> **What you need to do**: When you copy the entries, match them exactly and omit the pictures.
------ Exercise materials ------
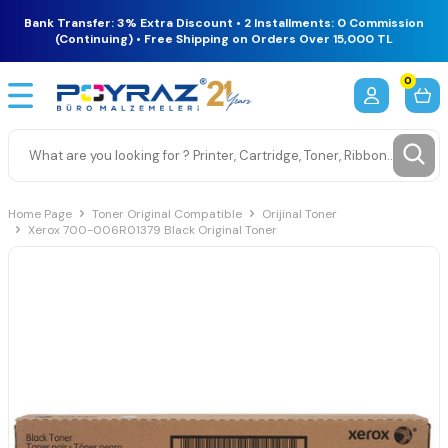
Bank Transfer: 3% Extra Discount • 2 Installments: 0 Commission
(Continuing) • Free Shipping on Orders Over 15,000 TL
0
Home Page
Toner Original Compatible
Orijinal Toner
Xerox 700-006R01379 Black Original Toner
------
> **Exercise output**:
Bank Transfer: 3% Extra Discount • 2 Installments: 0 Commission
(Continuing) • Free Shipping on Orders Over 15,000 TL
0
Home Page
Toner Original Compatible
Orijinal Toner
Xerox 700-006R01379 Black Original Toner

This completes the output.